▶ _Excerpted data_:
•••••

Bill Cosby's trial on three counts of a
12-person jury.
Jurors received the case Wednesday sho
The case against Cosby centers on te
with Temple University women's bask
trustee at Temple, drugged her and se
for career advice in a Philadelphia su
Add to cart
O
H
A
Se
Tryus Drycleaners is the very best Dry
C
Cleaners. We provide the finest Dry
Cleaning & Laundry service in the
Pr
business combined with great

•••••

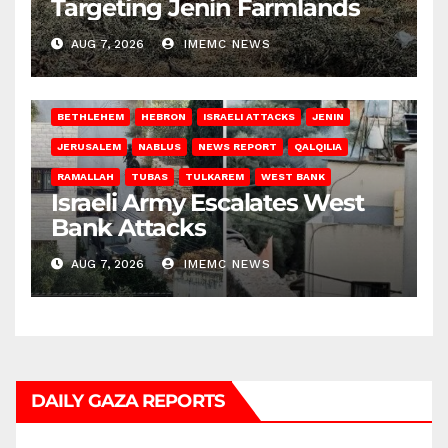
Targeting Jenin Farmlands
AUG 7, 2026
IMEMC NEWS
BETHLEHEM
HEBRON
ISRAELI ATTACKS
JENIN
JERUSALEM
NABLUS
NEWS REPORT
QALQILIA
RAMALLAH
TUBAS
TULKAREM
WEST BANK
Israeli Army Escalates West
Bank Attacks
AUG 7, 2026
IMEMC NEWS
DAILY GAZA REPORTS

•••••

After locating the line holding "Add to cart" above, output exactly that line and every line after it through the line holding "business combined with great". Include nothing else.

▶ _Solution for this task_:
Add to cart
O
H
A
Se
Tryus Drycleaners is the very best Dry
C
Cleaners. We provide the finest Dry
Cleaning & Laundry service in the
Pr
business combined with great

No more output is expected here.